I was disappointed that the fastest we went was 150km/h (~93mph) which was well short of the 320km/h (200mph) I thought we’d go. Turns out that the Rabat-Casablanca only maxes out at 160km/h. If you want to reach high speeds, you’ll have to take Al Boraq from Ketina to Tangier, which I hope to do the next time I come. The trip took 45 minutes and honestly I’d rather take the conventional train since it doesn’t take much longer and it doesn’t require a stop.

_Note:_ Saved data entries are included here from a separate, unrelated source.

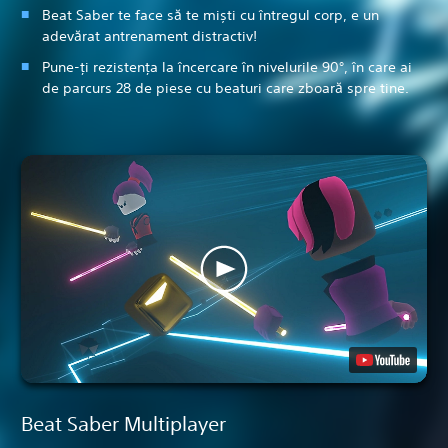
Beat Saber te face să te miști cu întregul corp, e un
adevărat antrenament distractiv!
Pune-ți rezistența la încercare în nivelurile 90°, în care ai
de parcurs 28 de piese cu beaturi care zboară spre tine.
Beat Saber Multiplayer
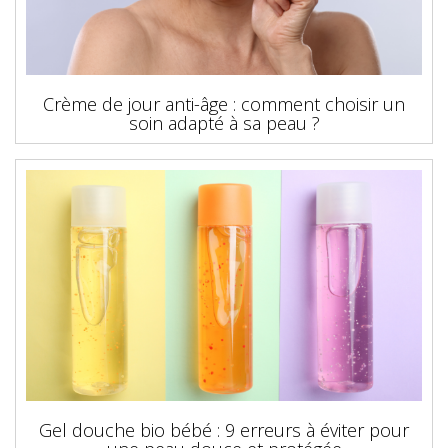
Crème de jour anti-âge : comment choisir un
soin adapté à sa peau ?
Gel douche bio bébé : 9 erreurs à éviter pour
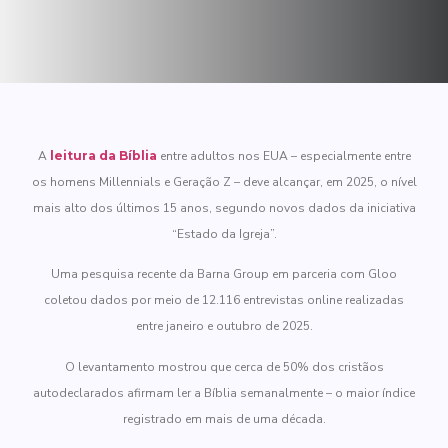
A
leitura da Bíblia
entre adultos nos EUA – especialmente entre
os homens Millennials e Geração Z – deve alcançar, em 2025, o nível
mais alto dos últimos 15 anos, segundo novos dados da iniciativa
“Estado da Igreja”.
Uma pesquisa recente da Barna Group em parceria com Gloo
coletou dados por meio de 12.116 entrevistas online realizadas
entre janeiro e outubro de 2025.
O levantamento mostrou que cerca de 50% dos cristãos
autodeclarados afirmam ler a Bíblia semanalmente – o maior índice
registrado em mais de uma década.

At Casa-Voyageurs, I got some snacks before getting to the next train which was like the one I took in the morningm except it was far more crowsed and dark. Hard to take a nap here but the train was comfortable all the same. I reached Ben Guerir and took a 26Dhs taxi back to my accomodation.
Trip 3: Ben Guerir to Casablanca’s Mohammed V International Airport
I packed up and headed out with my mom who wanted to pass through a supermarket. Thankfully there was a closer taxi than the first trip so not as much walking. After dropping my mom off at the supermarket and saying goodbye, I headed to the station. At the station, I wanted to know what the price was since he didn’t turn on the meter and he said something like c’est comptif
. Didn’t know what that meant and I thought it meant free but he then said vente
which I knew meant twenty. I gave him 50Dhs and he gave me 20Dhs back, which means the price was actually trente meaning thirty.
Whatever.
I then got the ticket and was pleased to note I could book the ticket to the airport directly which was nice. Again the ticket was 17Dhs and I took the same train as before. Nothing interesting here except for me dosing off while the train staff was doing proof of purchase. I think the other people said I could figure it out at the station but nothing really happened. We then reached Casa Oasis station which is where you go to connect to the airport and I was suprised at how small the station was. Here there was an hour between now and the next train so I got some breakfast at the cafe across the street―it sucked. After that, I headed back and waited on the other platform for the train to the airport.
It arrived late but it was a decent train ride. Just know that you might not get seating and it can get cramped given everyone has their bags. We arrived and while it came late, that wouldn’t be the biggest delay as I’ll explain in another post.
General Observations
- The stations and trains are all very clean.
- The seats being in little rooms are weird.
- Neither the train operator ONCF’s website oncf.ma or their booking site www.oncf-voyages.ma is accessible outside Morocco so you’ll have to book through a third party using the options listed by The Man in Seat 61.
- Al Boraq between Rabat and Casablanca isn’t worth it.
- The train staff have got some insane drip.
- I should have taken more photos.
- I wish Zim had functioning passanger trains, there is no passenger service unless you count the expensive private train from SA Rovos.